In the US, Amazon’s share is better at 10.9%, but Samsung is at 18% and Apple at 57%. At the end of 2020, Samsung and Amazon were tied in US tablet market share at 15%. Did Fire OS transform their relative market share and entice developers to modify designs for Fire OS? The evidence is not compelling.

Finally, Amazon has attempted to distribute products and services to aid the telecom industry. They tried selling High Speed Internet (article here), and they also have had many iterations of distributing wireless devices (2018 data here – 23% of 12% = less than 3% of all smartphones sold are through Amazon). Their track record is dismal – Apple leads, and the Cupertino giant is looking to step up retail quality at a time when others are minimizing that channel (article from Bloomberg here).
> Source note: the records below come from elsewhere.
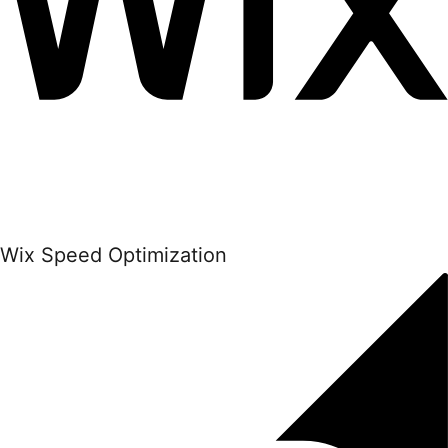
Wix Speed Optimization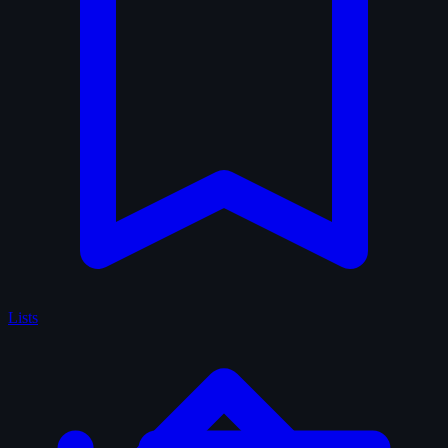
Lists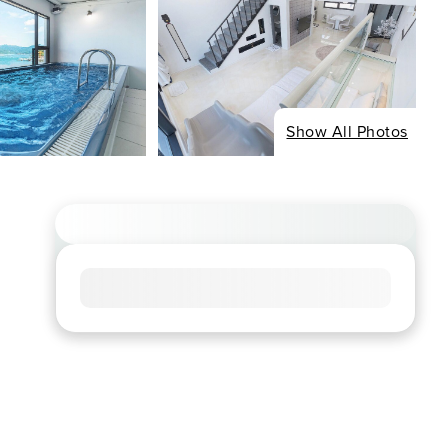
Show All Photos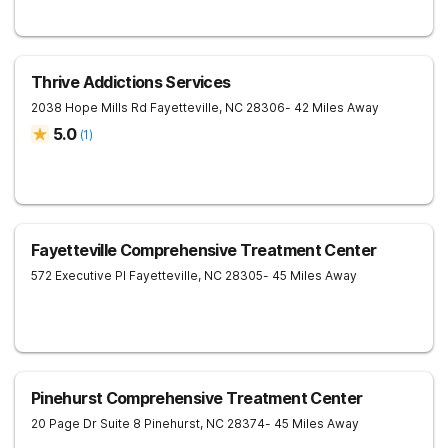
Thrive Addictions Services
2038 Hope Mills Rd
Fayetteville
,
NC
28306
- 42 Miles Away
5.0
(
1
)
Fayetteville Comprehensive Treatment Center
572 Executive Pl
Fayetteville
,
NC
28305
- 45 Miles Away
Pinehurst Comprehensive Treatment Center
20 Page Dr Suite 8
Pinehurst
,
NC
28374
- 45 Miles Away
Here’s what we think Amazon could do for Prime customers:

  1. Offer a discount on selected wireless plans for individuals and families (save X% as a result of being a Prime customer). This is not an MVNO. American Express already has a rebate program for selected streaming audio and video plans. Amazon could use the framework of this plan save Prime families money.
  2. Offer free data (perhaps with an annual cap) for Prime members on new Fire tablets. This is a no brainer, in our opinion and could have been done years ago when deprioritized data was first introduced to MVNOs (specifically cable). This could be assembled as a multi-carrier MVNO and be seamless to the customer (via e-SIM).
  3. Work with one or more wireless carriers to make the Amazon Prime Video app data efficient. We have long been an advocate of having one or more apps use up a multiple tens of Gigabytes of memory when it’s available. Amazon owns the entire MGM library so digital rights should be an easier hurdle to overcome. Won’t work for Thursday Night Football, but might take tonnage off of the network and improve Prime Video and Prime Music adoption (which are improving, but still far behind Apple and Google).

The bottom line is that Amazon’s entry (with presumably Dish) would impact an already competitive market (including cable MVNOs as Prime+ wireless might be a more compelling and sustainable bundle than cable + wireless). What the wireless industry should worry about are companies like Google and Apple who have intricate knowledge of hardware, radios, spectrum, and applications. Amazon would be a bad thunderstorm for the industry, but other Fab Five providers could produce a full-on Cat 5 hurricane.